Problem to work on: Each record below should be returned exactly, with its pictures left out.

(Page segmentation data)
----------------

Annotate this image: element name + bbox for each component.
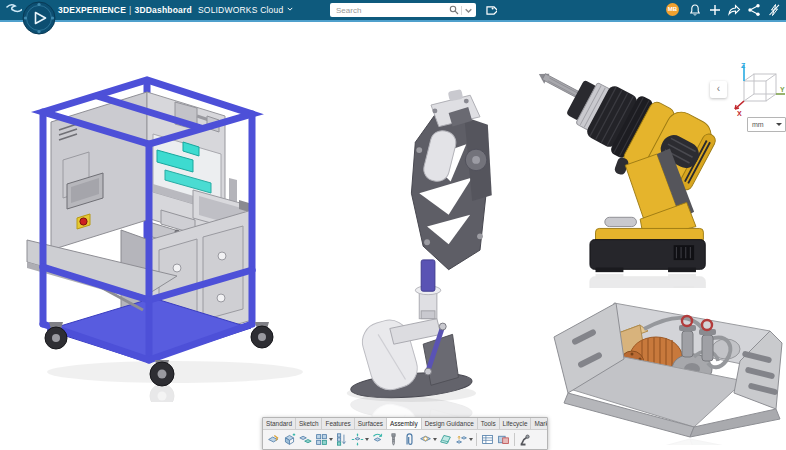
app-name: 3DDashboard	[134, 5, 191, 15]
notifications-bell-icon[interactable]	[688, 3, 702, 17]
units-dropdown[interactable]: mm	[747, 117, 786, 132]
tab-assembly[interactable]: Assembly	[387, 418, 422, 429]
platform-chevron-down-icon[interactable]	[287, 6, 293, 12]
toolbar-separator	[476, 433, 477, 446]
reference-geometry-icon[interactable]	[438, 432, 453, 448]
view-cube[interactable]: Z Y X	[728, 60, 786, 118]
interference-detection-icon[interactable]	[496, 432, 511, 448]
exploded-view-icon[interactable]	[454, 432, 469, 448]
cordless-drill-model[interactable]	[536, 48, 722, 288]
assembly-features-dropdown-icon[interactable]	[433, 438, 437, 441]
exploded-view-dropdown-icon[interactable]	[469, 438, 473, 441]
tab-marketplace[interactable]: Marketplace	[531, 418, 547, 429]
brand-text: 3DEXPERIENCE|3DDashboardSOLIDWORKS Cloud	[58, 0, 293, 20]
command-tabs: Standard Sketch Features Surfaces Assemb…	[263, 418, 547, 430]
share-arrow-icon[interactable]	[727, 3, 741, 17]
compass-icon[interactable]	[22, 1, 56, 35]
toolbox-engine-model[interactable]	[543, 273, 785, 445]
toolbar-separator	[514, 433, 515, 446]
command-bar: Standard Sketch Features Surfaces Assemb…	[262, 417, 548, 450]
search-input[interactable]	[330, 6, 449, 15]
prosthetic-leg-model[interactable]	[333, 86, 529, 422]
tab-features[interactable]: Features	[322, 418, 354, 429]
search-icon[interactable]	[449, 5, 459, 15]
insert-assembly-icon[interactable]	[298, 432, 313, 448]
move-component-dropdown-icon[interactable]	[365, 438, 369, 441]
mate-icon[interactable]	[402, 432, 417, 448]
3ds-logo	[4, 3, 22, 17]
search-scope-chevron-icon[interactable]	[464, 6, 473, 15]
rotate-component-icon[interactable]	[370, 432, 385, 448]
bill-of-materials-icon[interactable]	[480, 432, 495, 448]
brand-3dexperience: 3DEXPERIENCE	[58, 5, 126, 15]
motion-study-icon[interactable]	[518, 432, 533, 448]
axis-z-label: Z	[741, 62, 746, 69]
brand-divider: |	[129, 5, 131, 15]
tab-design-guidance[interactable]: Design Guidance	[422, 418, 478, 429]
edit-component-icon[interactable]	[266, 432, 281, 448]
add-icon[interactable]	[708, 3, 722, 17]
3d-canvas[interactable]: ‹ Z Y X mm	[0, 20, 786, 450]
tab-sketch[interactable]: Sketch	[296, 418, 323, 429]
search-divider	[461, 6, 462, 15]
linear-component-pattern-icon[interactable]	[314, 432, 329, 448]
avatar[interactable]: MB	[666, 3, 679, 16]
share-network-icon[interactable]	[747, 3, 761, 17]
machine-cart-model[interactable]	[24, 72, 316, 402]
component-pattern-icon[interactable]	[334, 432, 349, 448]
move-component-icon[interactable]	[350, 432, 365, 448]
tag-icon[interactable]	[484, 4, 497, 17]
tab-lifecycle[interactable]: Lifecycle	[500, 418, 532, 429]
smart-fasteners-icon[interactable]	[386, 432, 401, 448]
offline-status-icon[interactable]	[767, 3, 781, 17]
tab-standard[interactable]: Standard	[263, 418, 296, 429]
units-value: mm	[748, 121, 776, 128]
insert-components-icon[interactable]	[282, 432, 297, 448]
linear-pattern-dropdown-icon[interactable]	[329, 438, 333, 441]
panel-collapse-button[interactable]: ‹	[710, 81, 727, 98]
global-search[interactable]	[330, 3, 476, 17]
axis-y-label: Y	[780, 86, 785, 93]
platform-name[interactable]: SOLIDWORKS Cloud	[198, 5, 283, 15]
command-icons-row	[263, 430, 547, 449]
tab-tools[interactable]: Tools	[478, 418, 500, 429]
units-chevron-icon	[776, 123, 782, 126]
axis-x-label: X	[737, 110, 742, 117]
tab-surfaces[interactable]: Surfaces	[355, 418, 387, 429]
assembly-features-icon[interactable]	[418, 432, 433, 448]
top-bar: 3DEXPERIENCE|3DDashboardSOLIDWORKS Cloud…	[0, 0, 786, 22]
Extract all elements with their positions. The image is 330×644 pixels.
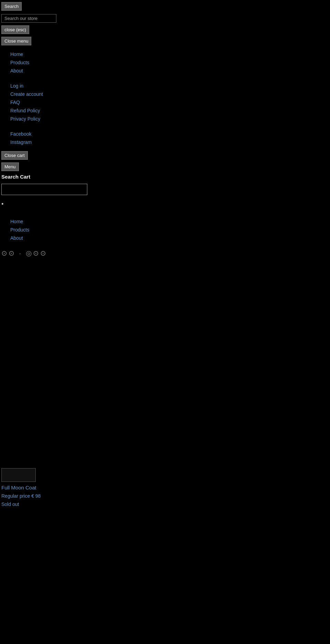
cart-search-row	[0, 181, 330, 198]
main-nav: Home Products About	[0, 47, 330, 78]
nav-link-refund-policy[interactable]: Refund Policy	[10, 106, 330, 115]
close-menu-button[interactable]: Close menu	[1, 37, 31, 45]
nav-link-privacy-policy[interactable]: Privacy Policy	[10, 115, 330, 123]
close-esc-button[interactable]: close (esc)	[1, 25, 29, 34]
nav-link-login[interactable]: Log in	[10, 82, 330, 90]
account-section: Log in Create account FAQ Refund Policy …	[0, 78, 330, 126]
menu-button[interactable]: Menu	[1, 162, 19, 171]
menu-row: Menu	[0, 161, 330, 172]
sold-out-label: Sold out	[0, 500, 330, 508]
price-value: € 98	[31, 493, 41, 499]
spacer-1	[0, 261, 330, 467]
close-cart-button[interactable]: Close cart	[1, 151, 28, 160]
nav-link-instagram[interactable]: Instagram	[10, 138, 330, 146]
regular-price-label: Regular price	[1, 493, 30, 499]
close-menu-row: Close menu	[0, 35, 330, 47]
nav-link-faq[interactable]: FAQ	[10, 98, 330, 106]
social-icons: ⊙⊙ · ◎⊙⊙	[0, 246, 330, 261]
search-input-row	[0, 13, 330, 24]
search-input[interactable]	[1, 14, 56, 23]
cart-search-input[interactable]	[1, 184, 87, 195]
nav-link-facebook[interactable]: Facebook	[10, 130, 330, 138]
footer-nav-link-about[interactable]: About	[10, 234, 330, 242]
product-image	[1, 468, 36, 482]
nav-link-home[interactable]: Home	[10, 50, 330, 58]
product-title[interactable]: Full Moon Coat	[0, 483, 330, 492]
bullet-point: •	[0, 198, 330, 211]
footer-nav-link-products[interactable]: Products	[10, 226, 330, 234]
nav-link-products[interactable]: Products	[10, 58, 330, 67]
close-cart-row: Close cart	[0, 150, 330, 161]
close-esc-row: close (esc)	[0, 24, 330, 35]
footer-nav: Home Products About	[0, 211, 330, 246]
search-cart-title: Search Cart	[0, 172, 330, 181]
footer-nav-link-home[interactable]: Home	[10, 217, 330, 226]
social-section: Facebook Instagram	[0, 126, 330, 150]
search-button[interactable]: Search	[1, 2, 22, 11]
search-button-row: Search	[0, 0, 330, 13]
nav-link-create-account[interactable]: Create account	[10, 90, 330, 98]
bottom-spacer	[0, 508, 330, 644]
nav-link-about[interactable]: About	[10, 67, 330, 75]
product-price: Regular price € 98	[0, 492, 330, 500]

----------------

Task answer:
Annotate this image: element name + bbox for each component.
app-name: 3DDashboard	[134, 5, 191, 15]
notifications-bell-icon[interactable]	[688, 3, 702, 17]
units-dropdown[interactable]: mm	[747, 117, 786, 132]
tab-assembly[interactable]: Assembly	[387, 418, 422, 429]
platform-chevron-down-icon[interactable]	[287, 6, 293, 12]
toolbar-separator	[476, 433, 477, 446]
reference-geometry-icon[interactable]	[438, 432, 453, 448]
view-cube[interactable]: Z Y X	[728, 60, 786, 118]
interference-detection-icon[interactable]	[496, 432, 511, 448]
exploded-view-icon[interactable]	[454, 432, 469, 448]
cordless-drill-model[interactable]	[536, 48, 722, 288]
assembly-features-dropdown-icon[interactable]	[433, 438, 437, 441]
exploded-view-dropdown-icon[interactable]	[469, 438, 473, 441]
tab-marketplace[interactable]: Marketplace	[531, 418, 547, 429]
brand-text: 3DEXPERIENCE|3DDashboardSOLIDWORKS Cloud	[58, 0, 293, 20]
command-tabs: Standard Sketch Features Surfaces Assemb…	[263, 418, 547, 430]
share-arrow-icon[interactable]	[727, 3, 741, 17]
compass-icon[interactable]	[22, 1, 56, 35]
toolbox-engine-model[interactable]	[543, 273, 785, 445]
toolbar-separator	[514, 433, 515, 446]
command-bar: Standard Sketch Features Surfaces Assemb…	[262, 417, 548, 450]
search-input[interactable]	[330, 6, 449, 15]
prosthetic-leg-model[interactable]	[333, 86, 529, 422]
tab-features[interactable]: Features	[322, 418, 354, 429]
search-icon[interactable]	[449, 5, 459, 15]
insert-assembly-icon[interactable]	[298, 432, 313, 448]
move-component-dropdown-icon[interactable]	[365, 438, 369, 441]
mate-icon[interactable]	[402, 432, 417, 448]
3ds-logo	[4, 3, 22, 17]
search-scope-chevron-icon[interactable]	[464, 6, 473, 15]
rotate-component-icon[interactable]	[370, 432, 385, 448]
bill-of-materials-icon[interactable]	[480, 432, 495, 448]
brand-3dexperience: 3DEXPERIENCE	[58, 5, 126, 15]
motion-study-icon[interactable]	[518, 432, 533, 448]
axis-z-label: Z	[741, 62, 746, 69]
brand-divider: |	[129, 5, 131, 15]
tab-design-guidance[interactable]: Design Guidance	[422, 418, 478, 429]
edit-component-icon[interactable]	[266, 432, 281, 448]
add-icon[interactable]	[708, 3, 722, 17]
3d-canvas[interactable]: ‹ Z Y X mm	[0, 20, 786, 450]
tab-sketch[interactable]: Sketch	[296, 418, 323, 429]
search-divider	[461, 6, 462, 15]
linear-component-pattern-icon[interactable]	[314, 432, 329, 448]
avatar[interactable]: MB	[666, 3, 679, 16]
share-network-icon[interactable]	[747, 3, 761, 17]
machine-cart-model[interactable]	[24, 72, 316, 402]
component-pattern-icon[interactable]	[334, 432, 349, 448]
move-component-icon[interactable]	[350, 432, 365, 448]
tag-icon[interactable]	[484, 4, 497, 17]
tab-lifecycle[interactable]: Lifecycle	[500, 418, 532, 429]
smart-fasteners-icon[interactable]	[386, 432, 401, 448]
offline-status-icon[interactable]	[767, 3, 781, 17]
tab-standard[interactable]: Standard	[263, 418, 296, 429]
units-value: mm	[748, 121, 776, 128]
insert-components-icon[interactable]	[282, 432, 297, 448]
linear-pattern-dropdown-icon[interactable]	[329, 438, 333, 441]
panel-collapse-button[interactable]: ‹	[710, 81, 727, 98]
global-search[interactable]	[330, 3, 476, 17]
axis-y-label: Y	[780, 86, 785, 93]
platform-name[interactable]: SOLIDWORKS Cloud	[198, 5, 283, 15]
command-icons-row	[263, 430, 547, 449]
tab-tools[interactable]: Tools	[478, 418, 500, 429]
units-chevron-icon	[776, 123, 782, 126]
axis-x-label: X	[737, 110, 742, 117]
tab-surfaces[interactable]: Surfaces	[355, 418, 387, 429]
assembly-features-icon[interactable]	[418, 432, 433, 448]
top-bar: 3DEXPERIENCE|3DDashboardSOLIDWORKS Cloud…	[0, 0, 786, 22]
Extract all elements with their positions. The image is 330×644 pixels.
cart-search-row	[0, 181, 330, 198]
main-nav: Home Products About	[0, 47, 330, 78]
nav-link-refund-policy[interactable]: Refund Policy	[10, 106, 330, 115]
close-menu-button[interactable]: Close menu	[1, 37, 31, 45]
nav-link-privacy-policy[interactable]: Privacy Policy	[10, 115, 330, 123]
close-esc-button[interactable]: close (esc)	[1, 25, 29, 34]
nav-link-login[interactable]: Log in	[10, 82, 330, 90]
account-section: Log in Create account FAQ Refund Policy …	[0, 78, 330, 126]
menu-button[interactable]: Menu	[1, 162, 19, 171]
menu-row: Menu	[0, 161, 330, 172]
sold-out-label: Sold out	[0, 500, 330, 508]
price-value: € 98	[31, 493, 41, 499]
spacer-1	[0, 261, 330, 467]
close-cart-button[interactable]: Close cart	[1, 151, 28, 160]
nav-link-instagram[interactable]: Instagram	[10, 138, 330, 146]
regular-price-label: Regular price	[1, 493, 30, 499]
close-menu-row: Close menu	[0, 35, 330, 47]
nav-link-faq[interactable]: FAQ	[10, 98, 330, 106]
social-icons: ⊙⊙ · ◎⊙⊙	[0, 246, 330, 261]
search-input-row	[0, 13, 330, 24]
search-input[interactable]	[1, 14, 56, 23]
cart-search-input[interactable]	[1, 184, 87, 195]
nav-link-facebook[interactable]: Facebook	[10, 130, 330, 138]
footer-nav-link-about[interactable]: About	[10, 234, 330, 242]
product-image	[1, 468, 36, 482]
nav-link-home[interactable]: Home	[10, 50, 330, 58]
product-title[interactable]: Full Moon Coat	[0, 483, 330, 492]
bullet-point: •	[0, 198, 330, 211]
footer-nav-link-products[interactable]: Products	[10, 226, 330, 234]
nav-link-products[interactable]: Products	[10, 58, 330, 67]
close-cart-row: Close cart	[0, 150, 330, 161]
close-esc-row: close (esc)	[0, 24, 330, 35]
footer-nav: Home Products About	[0, 211, 330, 246]
search-cart-title: Search Cart	[0, 172, 330, 181]
footer-nav-link-home[interactable]: Home	[10, 217, 330, 226]
social-section: Facebook Instagram	[0, 126, 330, 150]
search-button[interactable]: Search	[1, 2, 22, 11]
search-button-row: Search	[0, 0, 330, 13]
nav-link-create-account[interactable]: Create account	[10, 90, 330, 98]
bottom-spacer	[0, 508, 330, 644]
nav-link-about[interactable]: About	[10, 67, 330, 75]
product-price: Regular price € 98	[0, 492, 330, 500]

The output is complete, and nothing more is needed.